Plus, for pyspark < 3 this environment variable must be set on driver and all executors:
ARROW_PRE_0_15_IPC_FORMAT=1
otherwise errors will be thrown.
from pyspark.sql import SparkSession
spark = SparkSession.builder\
.config("spark.sql.execution.arrow.pyspark.enabled", "true")\
.getOrCreate()
import pandas as pd
import numpy as np
from timeit import timeit
from typing import Iterable, List, Any
import fugue.api as fa
def helper(ct=2000000) -> pd.DataFrame:
np.random.seed(0)
return pd.DataFrame(np.random.randint(0,10,size=(ct, 2)), columns=list('ab'))
# schema: a:int,b:double
def median(df:pd.DataFrame) -> List[List[Any]]:
b = df["b"].median()
return [[df.loc[0,"a"], b]]
def run(engine, conf=None):
with fa.engine_context(engine):
res = fa.transform(helper(),
median,
partition={"by": "a"},
engine_conf=conf
)
fa.show(res, 5, title="pandas.median");
print(timeit(lambda: run(spark), number=1))
conf = {"fugue.spark.use_pandas_udf":True}
print(timeit(lambda: run(spark, conf=conf), number=1))
23/01/03 00:16:30 WARN TaskSetManager: Stage 6 contains a task of very large size (3910 KiB). The maximum recommended task size is 1000 KiB.
pandas.median
SparkDataFrame
a:int|b:double
-----+--------
2 |4.0
9 |4.0
3 |4.0
7 |5.0
4 |5.0
1.0500444139999985
23/01/03 00:16:31 WARN TaskSetManager: Stage 9 contains a task of very large size (3910 KiB).
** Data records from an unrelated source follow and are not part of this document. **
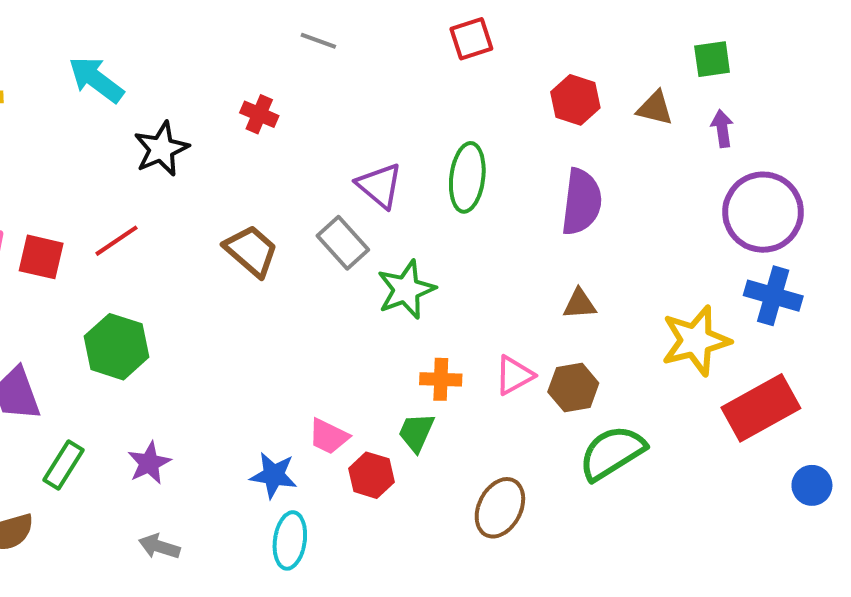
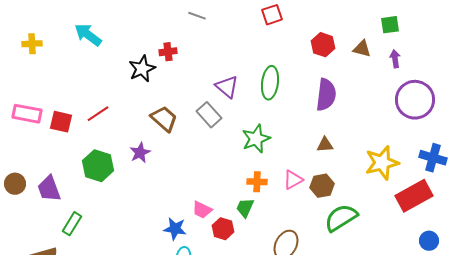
red cross: (259, 114) -> (168, 52), turned -30
black star: (161, 149) -> (142, 69), moved
green star: (406, 290) -> (256, 139), moved
blue cross: (773, 296) -> (433, 158), moved
purple star: (149, 463) -> (140, 153), moved
blue circle: (812, 485) -> (429, 241), moved

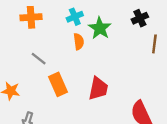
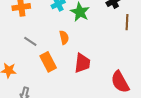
orange semicircle: (79, 41) -> (64, 37), moved

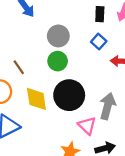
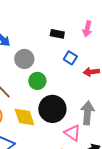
black rectangle: (100, 14) -> (57, 34), moved, turned -72
gray circle: (58, 36) -> (24, 59), moved

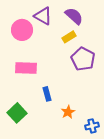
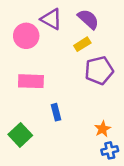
purple pentagon: (83, 59) -> (99, 70), turned 30
orange star: (68, 112) -> (103, 129), moved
The maximum recommended task size is 1000 KiB.
pandas.median
SparkDataFrame
a:int|b:double
-----+--------
2 |4.0
9 |4.0
3 |4.0
7 |5.0
4 |5.0
0.9417272339999982
Ignore Case in Fugue SQL#
Normally, when writing FugueSQL, you upper case keywords by yourself
from fugue.api import fugue_sql_flow
fugue_sql_flow("""
CREATE [[0]] SCHEMA a:int
PRINT
""").run();
ArrayDataFrame
a:int
-----
0
Total count: 1
But you can turn pass fsql_ignore_case=True
fugue_sql_flow("""
create [[0]] schema a:int
print
""", fsql_ignore_case=True).run();
ArrayDataFrame
a:int
-----
0
Total count: 1
This can make the sql less readable and make you less aware of syntax abiguity or errors, but it may be handy if you want to migrate other SQL queries into FugueSQL.
If there are many fugue_sql_flow
calls, it might be easier to set fugue.sql.compile.ignore_case
on the execution engine.
RPCServer settings#
If you do not have any callbacks in your workflow, don’t set this config.
For testing callbacks on local machine, don’t set this config. NativeRPCServer Will be used.
Only when you use a distributed execution engine, and you want to use callbacks, set to a server that is distributable.
FlaskRPCServer can be used with a distributed execution engine. Unless you have special needs, you just need to follow the example below.
conf = {
"fugue.rpc.server": "fugue.rpc.flask.FlaskRPCServer",
"fugue.rpc.flask_server.host": "0.0.0.0",
"fugue.rpc.flask_server.port": "1234",
"fugue.rpc.flask_server.timeout": "2 sec",
}
To use fugue.rpc.flask.FlaskRPCServer
, you must set fugue.rpc.flask_server.host
and fugue.rpc.flask_server.port
, and it’s suggested to also set fugue.rpc.flask_server.timeout
to a reasonable timeout for your own case.